While discussing the body politic Butler affirms how gender is socially constructed through performative acts, words, gestures and desires which come together to shape an identity. She elaborates how hegemonic ideologies are inscribed on the surface of the body and subtly shape the inner core which we often credit as “true identity”. Genders are created through performance and are shaped by repeated actions:

That the gendered body is performative suggests that it has no ontological status apart from the various acts which constitutes its reality. This also suggests that if that reality is fabricated as an interior essence, that very interiority is an effect and function of a decidedly public and social discourse, the public regulation of fantasy through the surface politics of the body, the gender border control that differentiates inner from outer,

and so institutes the ‘integrity’ of the subject. In other words, acts and gestures, articulated and enacted desires create the illusion of an interior and organizing gender core, an illusion discursively maintained for the purposes of the regulation of sexuality within the obligatory frame of reproductive heterosexuality. (Butler 417)

I argue that Phoolan and Dopdi subvert their gender by becoming violent

“weapons”. They displace womanliness by transcending its boundaries of subjection and shame. They escape their femininity by being embodied but gender resistant female subjects. The claim is not that a woman’s body is outside the power structure of knowledge, but that there is a slippage between what is possible for them and what is required of them by a patriarchal state. (Margrit Shildrick 438). Therefore it is imperative that the experience of the “broken” body is a transgressive one where we need to rethink the boundaries of the body, and the fissures that outline sameness and alterity, the self and the other.

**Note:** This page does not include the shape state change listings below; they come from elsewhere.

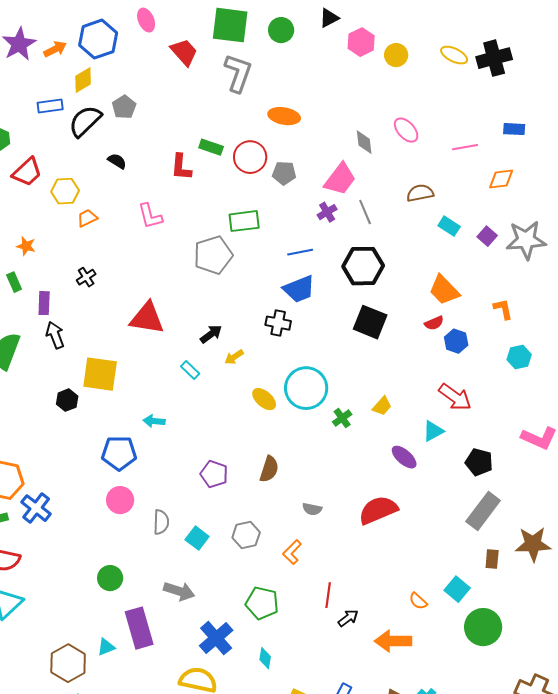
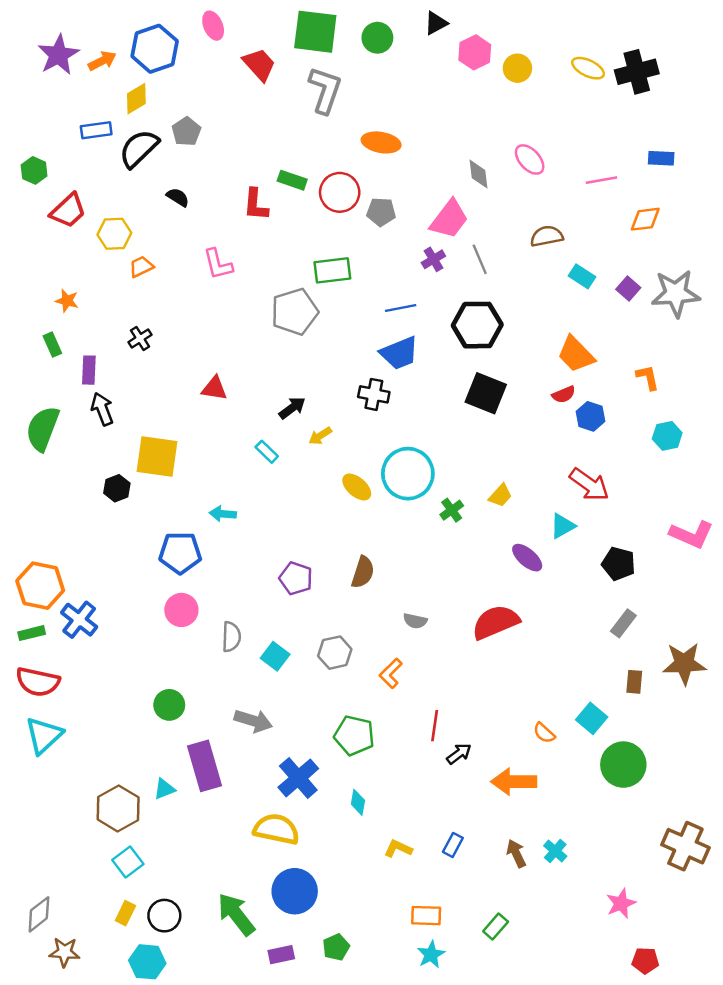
red triangle: (147, 318) -> (214, 388), size x0.6
gray rectangle: (483, 511) -> (623, 623), size x0.6

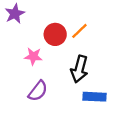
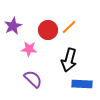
purple star: (15, 14) -> (13, 26), moved
purple semicircle: (38, 91) -> (33, 79), turned -84

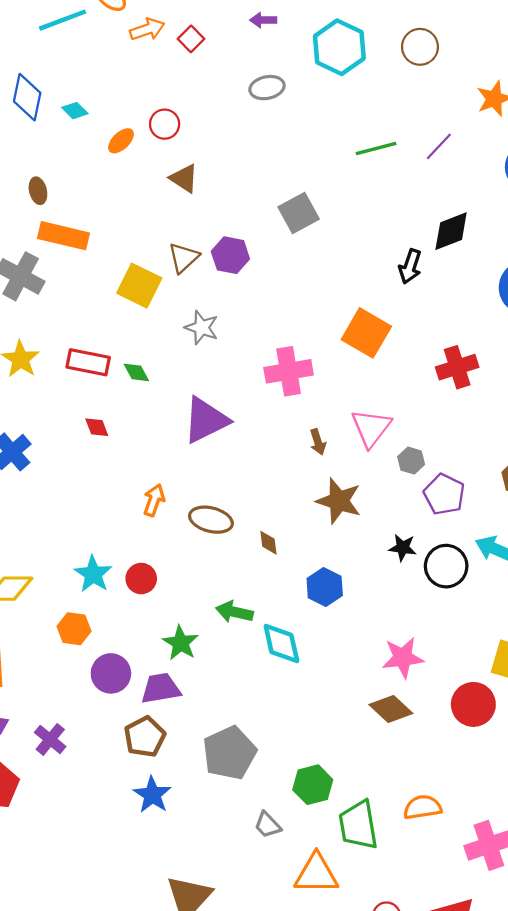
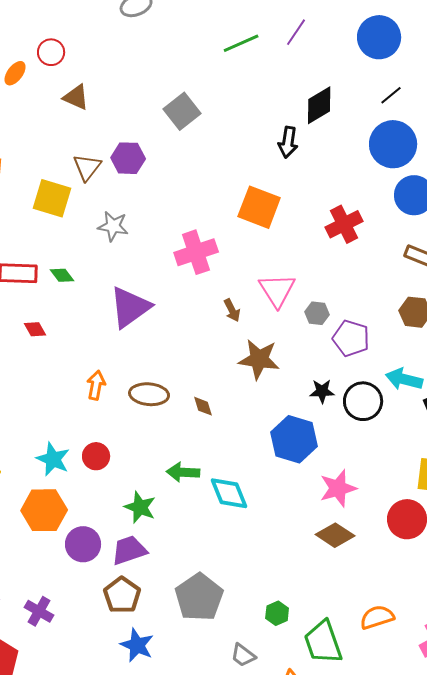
blue hexagon: (325, 587) -> (294, 439), moved, size x1.4
orange hexagon: (74, 629) -> (44, 510), size x1.5
green hexagon: (313, 785) -> (277, 613), size x0.7

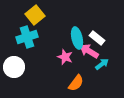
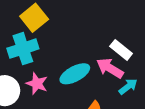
cyan ellipse: (77, 38) -> (75, 74), moved, turned 75
pink star: (65, 57) -> (37, 84), moved

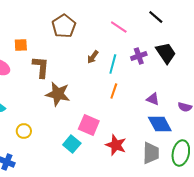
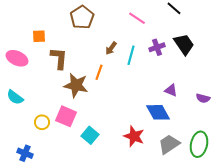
orange line: (114, 91) -> (99, 72), moved
blue diamond: (160, 124) -> (158, 112), moved
pink square: (89, 125) -> (66, 116), moved
gray trapezoid: (151, 153) -> (169, 144), turned -125

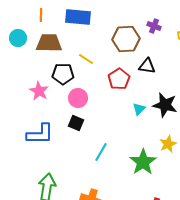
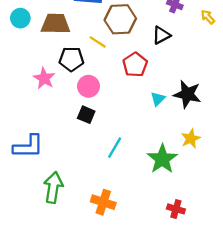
brown hexagon: (126, 39) -> (120, 19), moved
black triangle: (147, 66) -> (161, 35), moved, turned -36
blue L-shape: (40, 134) -> (28, 146), moved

However, these stable binaries indeed help in giving us a sense of definition about the self, safety, bodily integrity and identity.

The raped woman is a transforming/ shifting/developing identity shaped by a resistance to existing norms and through the incitement of new norms. The process is never complete as the body does not have any teleological goal. By deconstructing the regulatory processes of normalization we rethink difference in terms of diversity, and advocate a radical openness to the disruptive otherness that we call “identity”.